The Way You Know: Finding the Way through Grief

In Memory of Laura Newton

Winding road

Anyone who knows me well knows I have a bad sense of direction, and Laura, more than anyone, would help me get to where I was going. Sometimes after our monthly girlfriends’ get-togethers she’d sit with me and patiently talk me through the directions for getting home. And once, on the way to a meeting at her house, I called her in tears and told her that I couldn’t find the place, and she said, “Stay where you are, I’ll come and get you.” And sometimes after a meeting, when I didn’t know how to get back to the main road, she’d say, “You can follow me.”Sometimes I lied to her and told her that I knew the way—I was so embarrassed, I mean, two master’s degrees and I can’t even find my way out of a walk-in closet. So I’d tell her that I knew the way and was always relieved when she didn’t believe me and gave me directions anyway, just in case.

The last time she tried to help me find my way home, I assured her that I knew the way; I was telling her the truth this time and she knew it, and she said, “But there’s a quicker way. Let me tell you a short cut.” And she tried to explain it to me, but my eyes glazed over and she finally said, “That’s okay, just go the way you know.”

Laura, please give me directions one more time.
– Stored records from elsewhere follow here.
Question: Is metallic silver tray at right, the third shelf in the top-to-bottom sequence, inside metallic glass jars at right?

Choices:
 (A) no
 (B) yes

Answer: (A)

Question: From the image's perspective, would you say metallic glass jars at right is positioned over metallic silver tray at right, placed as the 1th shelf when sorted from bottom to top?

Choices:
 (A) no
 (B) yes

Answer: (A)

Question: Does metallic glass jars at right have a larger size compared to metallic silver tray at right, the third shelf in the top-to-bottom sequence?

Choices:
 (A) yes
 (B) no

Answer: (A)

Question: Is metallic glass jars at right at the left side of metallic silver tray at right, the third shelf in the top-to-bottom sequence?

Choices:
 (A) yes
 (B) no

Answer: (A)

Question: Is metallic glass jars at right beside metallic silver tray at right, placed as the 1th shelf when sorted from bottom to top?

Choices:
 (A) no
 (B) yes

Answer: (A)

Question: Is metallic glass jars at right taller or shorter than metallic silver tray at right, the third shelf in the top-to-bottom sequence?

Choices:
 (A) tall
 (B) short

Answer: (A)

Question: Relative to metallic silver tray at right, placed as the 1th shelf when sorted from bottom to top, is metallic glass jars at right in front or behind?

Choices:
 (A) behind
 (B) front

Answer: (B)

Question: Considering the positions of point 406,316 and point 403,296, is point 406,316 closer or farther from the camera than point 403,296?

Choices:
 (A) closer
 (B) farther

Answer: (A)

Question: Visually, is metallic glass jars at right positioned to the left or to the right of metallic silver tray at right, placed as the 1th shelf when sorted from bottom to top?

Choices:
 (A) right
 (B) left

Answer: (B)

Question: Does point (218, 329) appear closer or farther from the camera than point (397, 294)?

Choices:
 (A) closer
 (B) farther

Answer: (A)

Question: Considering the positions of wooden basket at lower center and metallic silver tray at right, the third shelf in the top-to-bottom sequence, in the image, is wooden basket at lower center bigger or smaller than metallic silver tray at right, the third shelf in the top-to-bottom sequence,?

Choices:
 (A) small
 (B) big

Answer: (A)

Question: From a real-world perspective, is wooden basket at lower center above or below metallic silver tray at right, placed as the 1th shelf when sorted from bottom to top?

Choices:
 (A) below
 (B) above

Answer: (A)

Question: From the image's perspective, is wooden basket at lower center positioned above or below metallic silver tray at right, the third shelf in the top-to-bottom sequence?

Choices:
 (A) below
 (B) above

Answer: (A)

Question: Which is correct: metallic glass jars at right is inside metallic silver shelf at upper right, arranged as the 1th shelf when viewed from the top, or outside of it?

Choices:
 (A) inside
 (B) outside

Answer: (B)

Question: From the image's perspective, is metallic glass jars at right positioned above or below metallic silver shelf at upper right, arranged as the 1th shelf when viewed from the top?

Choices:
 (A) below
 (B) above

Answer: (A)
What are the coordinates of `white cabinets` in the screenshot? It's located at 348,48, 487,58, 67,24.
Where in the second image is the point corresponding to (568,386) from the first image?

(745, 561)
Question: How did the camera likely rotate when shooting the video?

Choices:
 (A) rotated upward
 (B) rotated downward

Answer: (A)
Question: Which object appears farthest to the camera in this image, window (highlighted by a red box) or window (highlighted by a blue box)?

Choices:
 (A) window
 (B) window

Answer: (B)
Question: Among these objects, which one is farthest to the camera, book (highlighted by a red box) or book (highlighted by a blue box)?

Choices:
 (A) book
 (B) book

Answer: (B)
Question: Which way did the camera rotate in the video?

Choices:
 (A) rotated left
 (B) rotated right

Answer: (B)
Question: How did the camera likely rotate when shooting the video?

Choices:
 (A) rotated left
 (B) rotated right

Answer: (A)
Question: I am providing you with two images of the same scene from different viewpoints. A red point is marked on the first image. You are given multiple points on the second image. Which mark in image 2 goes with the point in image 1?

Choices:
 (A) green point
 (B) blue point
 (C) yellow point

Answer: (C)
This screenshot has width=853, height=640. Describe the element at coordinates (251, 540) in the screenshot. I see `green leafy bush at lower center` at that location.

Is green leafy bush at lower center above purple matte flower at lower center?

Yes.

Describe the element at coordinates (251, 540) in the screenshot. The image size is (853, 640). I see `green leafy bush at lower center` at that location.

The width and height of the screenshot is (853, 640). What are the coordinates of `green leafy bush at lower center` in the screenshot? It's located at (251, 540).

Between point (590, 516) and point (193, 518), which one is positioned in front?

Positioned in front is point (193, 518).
Tell me how to find my way out of the grief I’m feeling over losing you.

I lie in the dark and count the people I’ve lost: my father, dead at age 49, of a heart attack; friends, Maggie, alcoholism, and John, lung cancer; niece and nephew, born too soon, too fragile; my friend Juanita; a dear grandfather, a favorite aunt and uncle.

Each time I wrote my way through the grief and back to some semblance of perspective and peace. Each time I lit a candle and said their names and wept for the lives lost—or maybe, the lives gone on ahead that I might follow some day—and each time I reaffirmed the precious gift of my own life, and cherished my remaining family and friends even more. And today I cry, “Laura, I can’t find my way out of the pain of losing you!” And she answers, “That’s okay, just go the way you know.”